→ **Required work**: From the line containing "Upcoming Releases: 7" to the line containing "take that task, update" in the records below, set down every line exactly as it stands, both ends included, and skip the pictures.
Data shown Start Marker
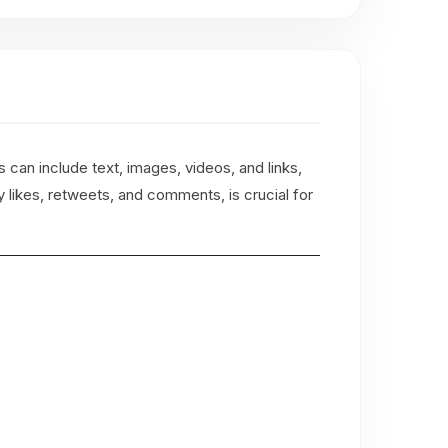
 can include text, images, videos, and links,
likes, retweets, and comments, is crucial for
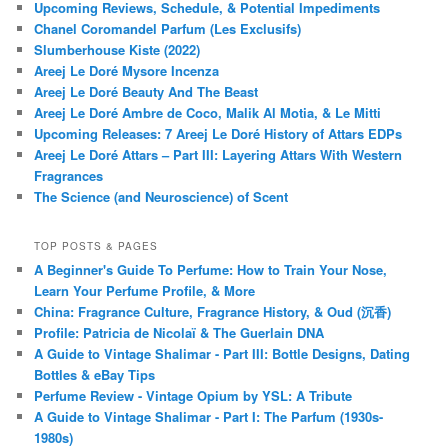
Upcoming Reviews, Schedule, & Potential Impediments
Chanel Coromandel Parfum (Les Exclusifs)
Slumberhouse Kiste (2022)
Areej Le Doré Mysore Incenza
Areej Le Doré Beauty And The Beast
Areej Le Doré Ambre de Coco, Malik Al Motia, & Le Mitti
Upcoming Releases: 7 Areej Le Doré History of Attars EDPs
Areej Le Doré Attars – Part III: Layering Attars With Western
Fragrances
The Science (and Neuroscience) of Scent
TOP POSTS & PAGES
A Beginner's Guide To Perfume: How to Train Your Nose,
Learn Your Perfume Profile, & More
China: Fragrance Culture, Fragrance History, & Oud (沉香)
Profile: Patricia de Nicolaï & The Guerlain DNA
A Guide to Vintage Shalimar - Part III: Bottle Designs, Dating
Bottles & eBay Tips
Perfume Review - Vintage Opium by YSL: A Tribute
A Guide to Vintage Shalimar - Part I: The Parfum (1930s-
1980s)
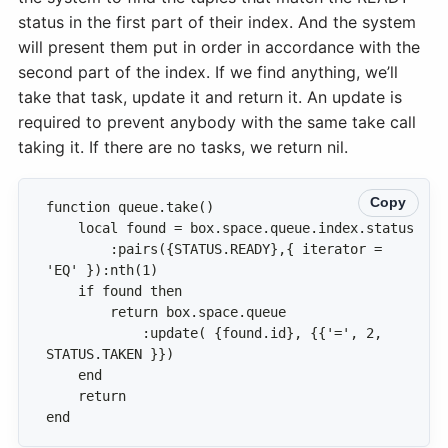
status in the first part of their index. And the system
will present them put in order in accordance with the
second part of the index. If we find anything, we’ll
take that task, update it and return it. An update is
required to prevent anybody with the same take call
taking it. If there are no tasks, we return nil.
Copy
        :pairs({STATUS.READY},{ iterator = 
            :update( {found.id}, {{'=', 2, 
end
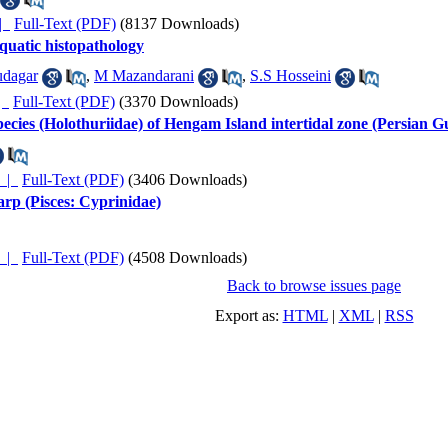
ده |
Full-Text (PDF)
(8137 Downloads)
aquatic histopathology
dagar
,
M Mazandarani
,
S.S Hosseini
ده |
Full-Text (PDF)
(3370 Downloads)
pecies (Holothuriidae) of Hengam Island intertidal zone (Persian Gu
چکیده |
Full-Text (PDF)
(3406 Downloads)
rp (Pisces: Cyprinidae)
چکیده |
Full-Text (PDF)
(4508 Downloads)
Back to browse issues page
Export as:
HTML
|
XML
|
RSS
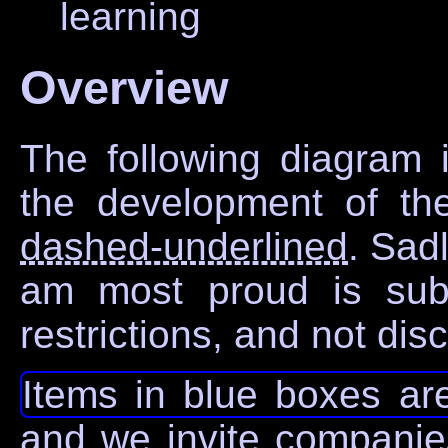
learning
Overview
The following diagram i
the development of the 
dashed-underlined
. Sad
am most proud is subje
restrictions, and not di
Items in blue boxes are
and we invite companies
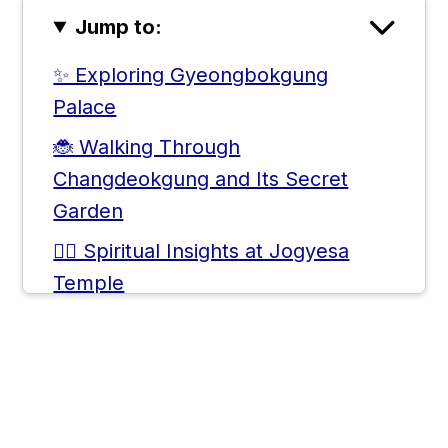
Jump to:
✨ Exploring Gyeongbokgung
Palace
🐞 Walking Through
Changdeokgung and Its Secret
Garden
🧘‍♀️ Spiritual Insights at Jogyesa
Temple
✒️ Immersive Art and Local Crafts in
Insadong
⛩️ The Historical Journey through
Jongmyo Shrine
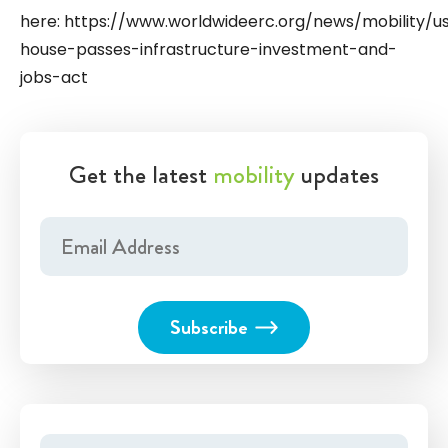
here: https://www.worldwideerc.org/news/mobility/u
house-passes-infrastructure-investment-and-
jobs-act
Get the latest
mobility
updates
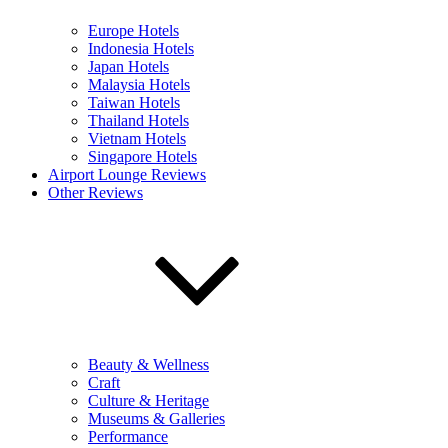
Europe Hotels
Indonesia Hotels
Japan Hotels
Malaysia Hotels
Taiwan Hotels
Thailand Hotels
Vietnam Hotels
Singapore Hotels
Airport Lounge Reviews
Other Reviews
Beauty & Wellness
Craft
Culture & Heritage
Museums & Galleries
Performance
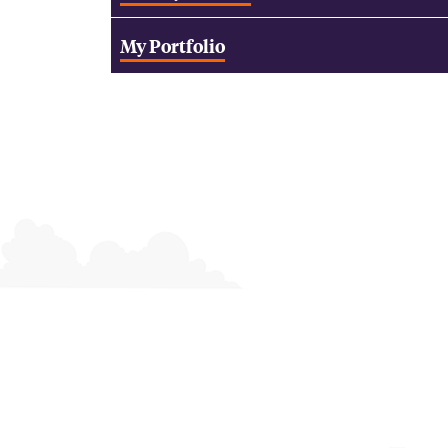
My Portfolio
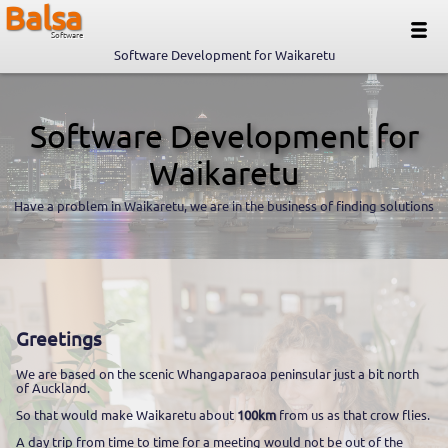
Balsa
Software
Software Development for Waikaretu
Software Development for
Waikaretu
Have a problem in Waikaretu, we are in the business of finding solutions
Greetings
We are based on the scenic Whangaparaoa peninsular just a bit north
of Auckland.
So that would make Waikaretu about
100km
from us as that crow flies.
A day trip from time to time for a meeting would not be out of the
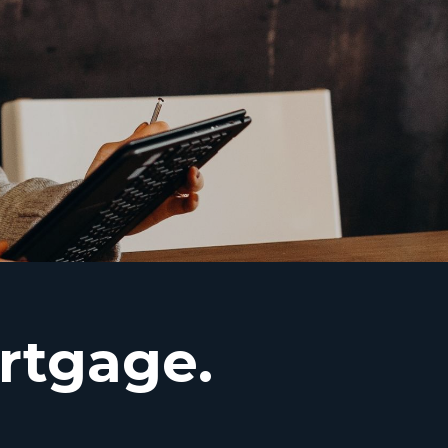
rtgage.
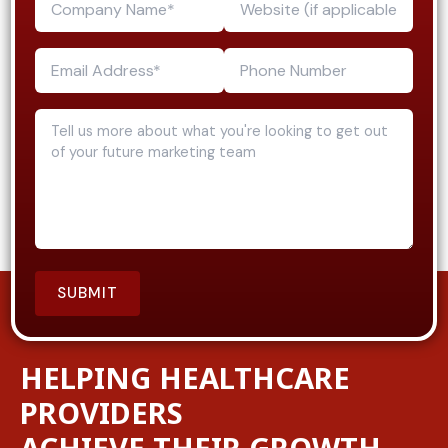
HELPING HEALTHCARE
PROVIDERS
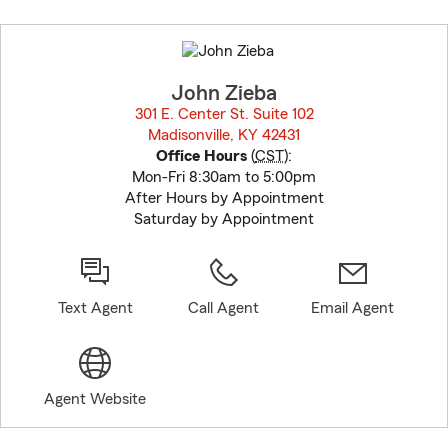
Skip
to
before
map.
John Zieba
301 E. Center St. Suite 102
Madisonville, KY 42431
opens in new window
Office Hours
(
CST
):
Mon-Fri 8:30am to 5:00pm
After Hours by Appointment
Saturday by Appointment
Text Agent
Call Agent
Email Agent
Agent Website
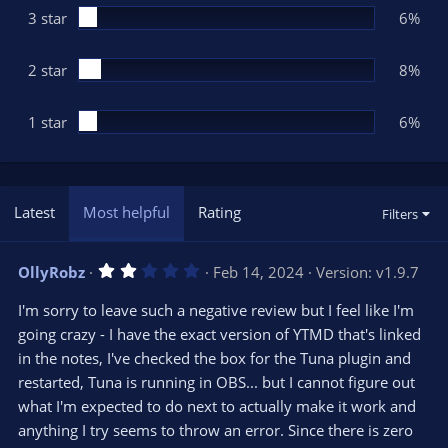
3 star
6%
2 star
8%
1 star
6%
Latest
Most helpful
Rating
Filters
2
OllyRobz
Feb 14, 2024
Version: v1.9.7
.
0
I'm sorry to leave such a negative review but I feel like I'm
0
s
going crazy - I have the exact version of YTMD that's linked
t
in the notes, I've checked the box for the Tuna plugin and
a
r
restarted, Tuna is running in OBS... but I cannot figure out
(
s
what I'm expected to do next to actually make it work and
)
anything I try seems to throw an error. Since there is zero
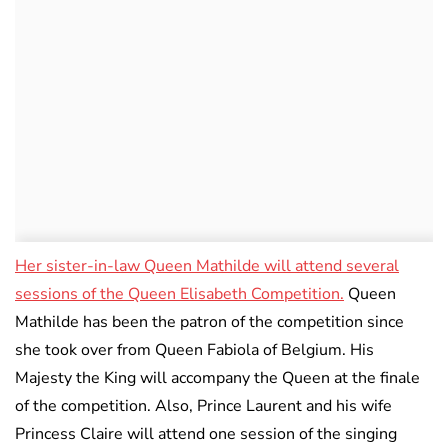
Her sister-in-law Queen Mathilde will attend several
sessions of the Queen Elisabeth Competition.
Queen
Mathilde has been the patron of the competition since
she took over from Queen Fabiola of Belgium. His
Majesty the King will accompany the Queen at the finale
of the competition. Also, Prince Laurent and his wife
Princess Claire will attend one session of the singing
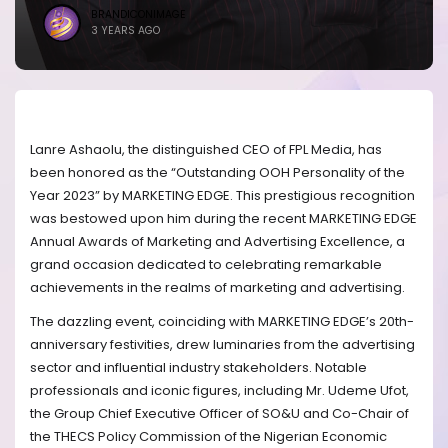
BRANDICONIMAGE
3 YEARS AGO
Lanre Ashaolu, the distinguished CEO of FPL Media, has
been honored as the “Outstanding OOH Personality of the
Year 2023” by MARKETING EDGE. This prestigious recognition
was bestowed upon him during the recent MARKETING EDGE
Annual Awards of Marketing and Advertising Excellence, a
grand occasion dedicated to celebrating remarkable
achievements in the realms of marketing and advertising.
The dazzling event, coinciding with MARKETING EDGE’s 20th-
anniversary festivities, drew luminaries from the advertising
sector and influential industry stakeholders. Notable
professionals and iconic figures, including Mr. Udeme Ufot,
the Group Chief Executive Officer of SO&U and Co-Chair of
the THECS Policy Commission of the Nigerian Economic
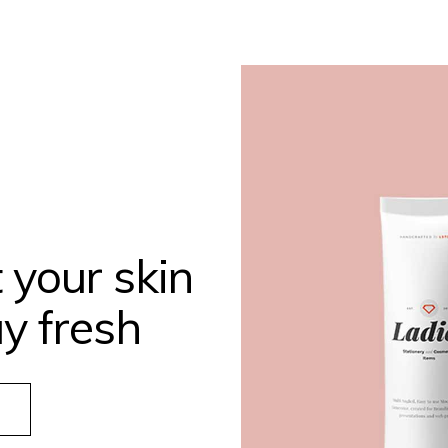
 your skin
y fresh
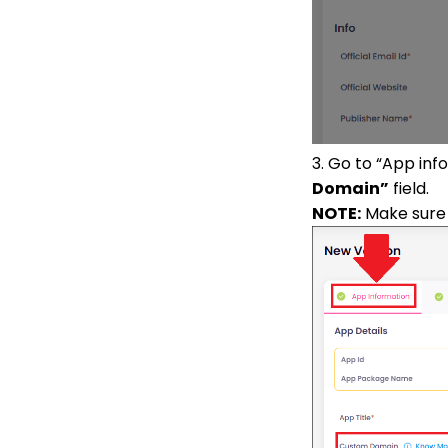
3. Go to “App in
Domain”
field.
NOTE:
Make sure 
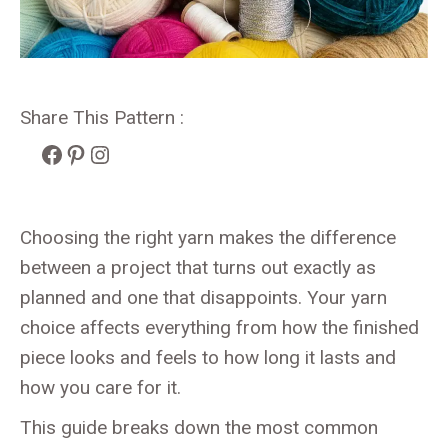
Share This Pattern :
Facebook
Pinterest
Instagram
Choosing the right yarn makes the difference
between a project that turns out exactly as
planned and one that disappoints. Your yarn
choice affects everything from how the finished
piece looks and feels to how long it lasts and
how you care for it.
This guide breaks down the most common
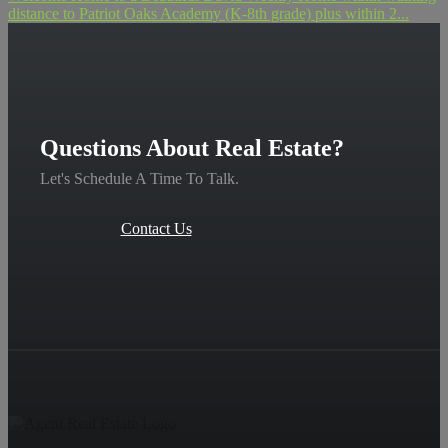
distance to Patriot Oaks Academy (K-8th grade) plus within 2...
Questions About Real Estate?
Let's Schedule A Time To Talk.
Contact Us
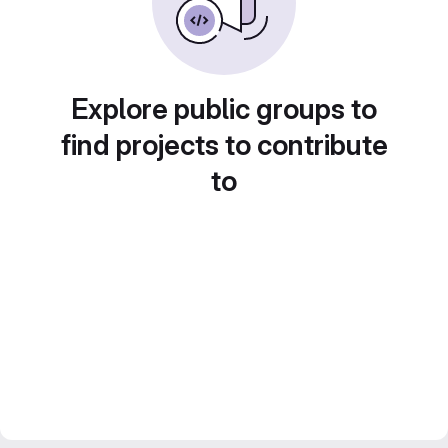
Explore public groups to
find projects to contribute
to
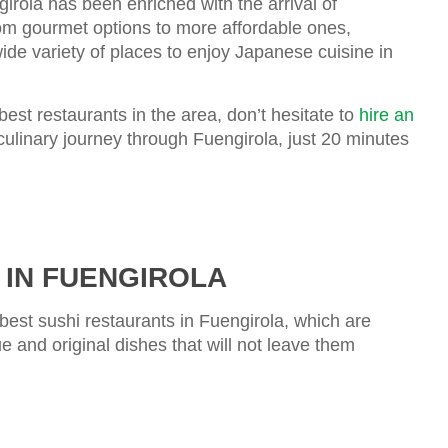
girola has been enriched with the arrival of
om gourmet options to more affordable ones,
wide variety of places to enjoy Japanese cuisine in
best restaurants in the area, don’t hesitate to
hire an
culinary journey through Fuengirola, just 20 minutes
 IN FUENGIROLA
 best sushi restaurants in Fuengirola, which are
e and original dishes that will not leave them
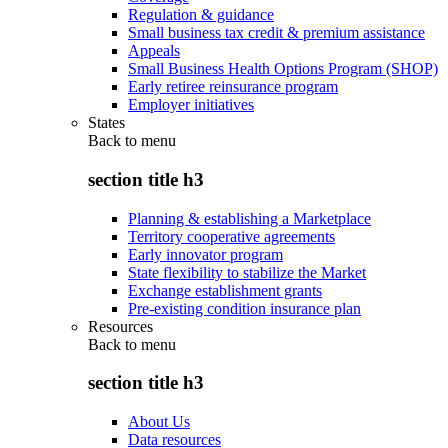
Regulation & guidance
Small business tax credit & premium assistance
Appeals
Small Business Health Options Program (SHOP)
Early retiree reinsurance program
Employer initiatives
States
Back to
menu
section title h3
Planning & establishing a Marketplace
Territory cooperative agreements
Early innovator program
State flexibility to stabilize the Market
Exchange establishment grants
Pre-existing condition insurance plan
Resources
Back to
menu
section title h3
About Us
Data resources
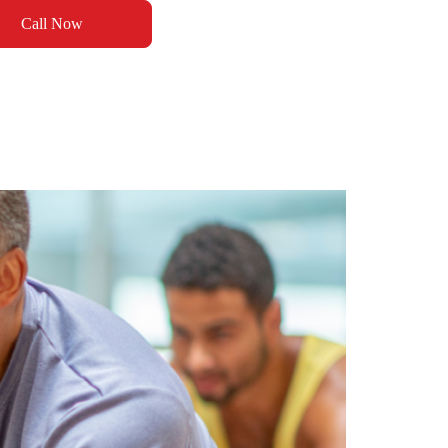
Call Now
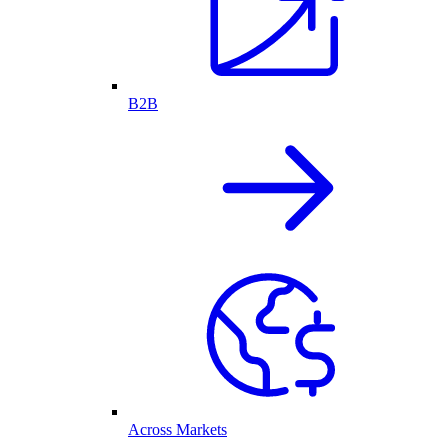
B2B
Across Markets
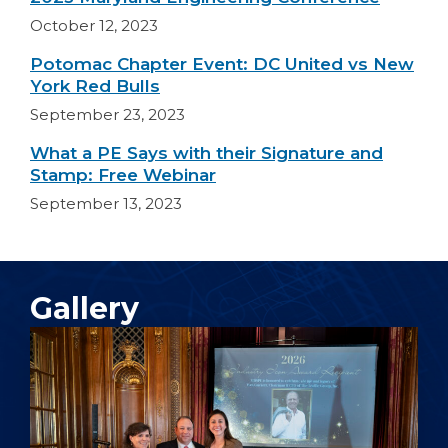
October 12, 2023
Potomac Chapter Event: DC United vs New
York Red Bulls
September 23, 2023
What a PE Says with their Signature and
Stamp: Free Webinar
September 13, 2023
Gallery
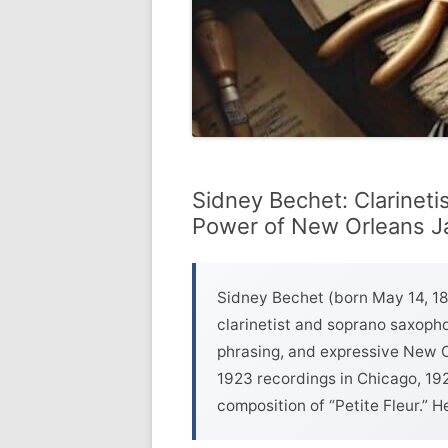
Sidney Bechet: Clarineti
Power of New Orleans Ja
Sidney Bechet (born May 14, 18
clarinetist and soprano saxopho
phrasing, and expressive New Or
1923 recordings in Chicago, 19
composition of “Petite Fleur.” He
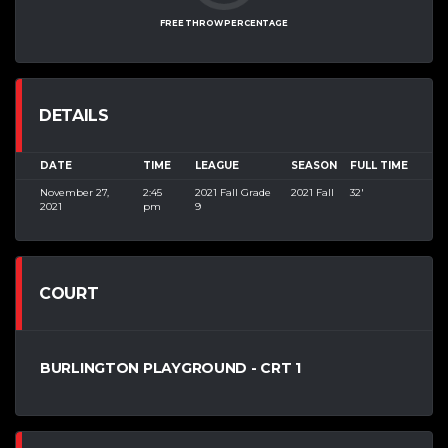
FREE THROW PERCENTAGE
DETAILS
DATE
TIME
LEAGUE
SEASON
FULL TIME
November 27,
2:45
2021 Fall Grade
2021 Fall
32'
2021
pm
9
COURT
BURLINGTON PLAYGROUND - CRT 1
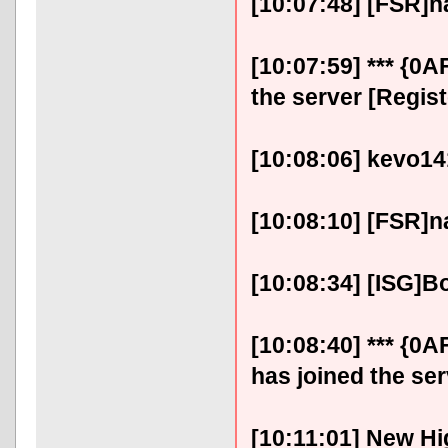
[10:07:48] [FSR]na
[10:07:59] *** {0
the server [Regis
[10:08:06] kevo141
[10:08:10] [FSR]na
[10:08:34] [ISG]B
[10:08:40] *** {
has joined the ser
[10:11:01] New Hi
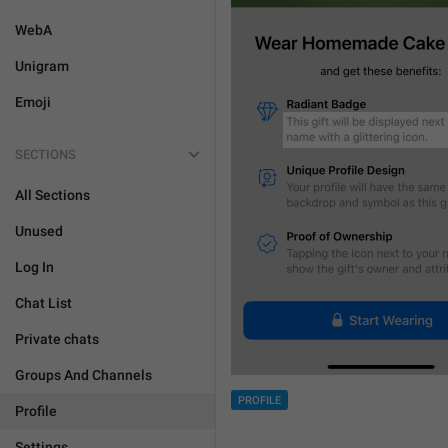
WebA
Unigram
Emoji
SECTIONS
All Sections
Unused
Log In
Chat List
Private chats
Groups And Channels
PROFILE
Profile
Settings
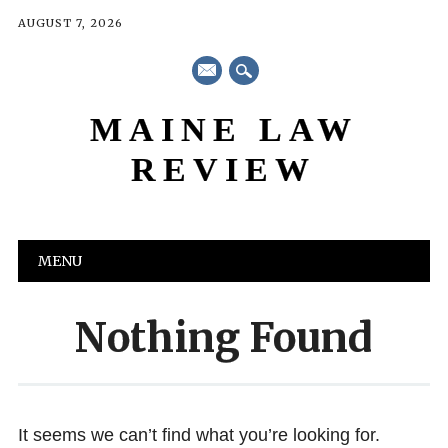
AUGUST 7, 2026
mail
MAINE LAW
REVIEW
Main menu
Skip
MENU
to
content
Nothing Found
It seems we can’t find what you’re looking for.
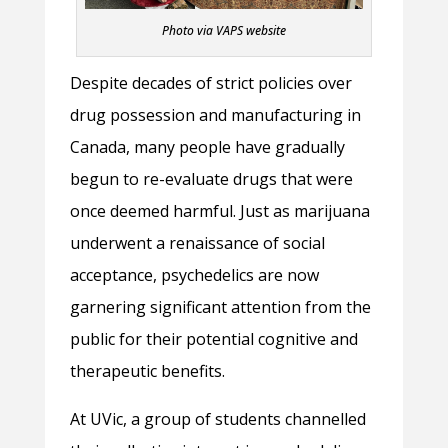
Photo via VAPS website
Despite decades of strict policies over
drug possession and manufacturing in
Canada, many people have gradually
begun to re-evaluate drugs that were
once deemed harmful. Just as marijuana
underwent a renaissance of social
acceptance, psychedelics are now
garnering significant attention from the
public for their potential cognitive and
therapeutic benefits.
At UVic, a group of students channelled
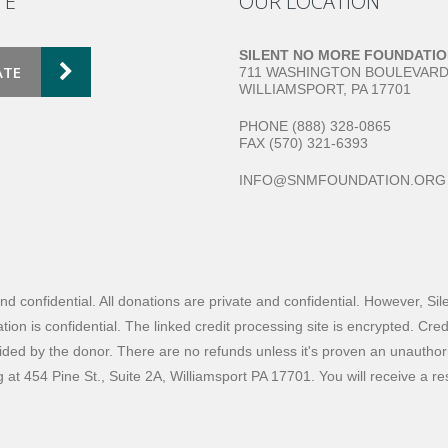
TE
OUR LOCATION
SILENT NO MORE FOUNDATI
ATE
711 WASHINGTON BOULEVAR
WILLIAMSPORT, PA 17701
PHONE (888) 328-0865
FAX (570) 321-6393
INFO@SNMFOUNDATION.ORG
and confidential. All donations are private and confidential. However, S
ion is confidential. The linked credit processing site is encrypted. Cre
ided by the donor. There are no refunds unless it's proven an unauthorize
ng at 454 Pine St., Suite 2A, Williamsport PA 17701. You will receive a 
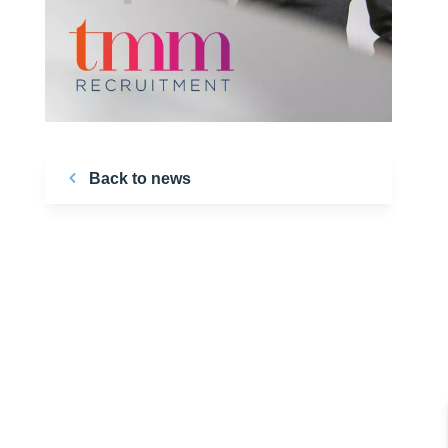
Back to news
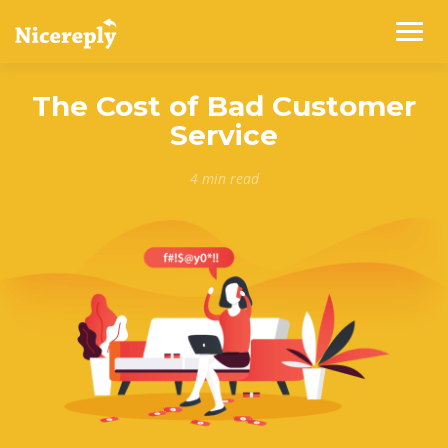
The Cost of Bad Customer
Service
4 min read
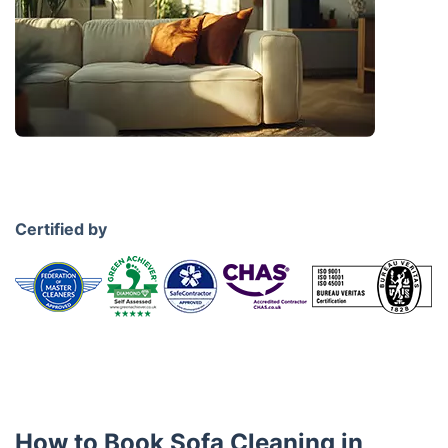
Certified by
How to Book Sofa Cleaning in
Data shown End Marker
→ **Output below**:
Upcoming Releases: 7 Areej Le Doré History of Attars EDPs
Areej Le Doré Attars – Part III: Layering Attars With Western
Fragrances
The Science (and Neuroscience) of Scent
TOP POSTS & PAGES
A Beginner's Guide To Perfume: How to Train Your Nose,
Learn Your Perfume Profile, & More
China: Fragrance Culture, Fragrance History, & Oud (沉香)
Profile: Patricia de Nicolaï & The Guerlain DNA
A Guide to Vintage Shalimar - Part III: Bottle Designs, Dating
Bottles & eBay Tips
Perfume Review - Vintage Opium by YSL: A Tribute
A Guide to Vintage Shalimar - Part I: The Parfum (1930s-
1980s)
status in the first part of their index. And the system
will present them put in order in accordance with the
second part of the index. If we find anything, we’ll
take that task, update it and return it. An update is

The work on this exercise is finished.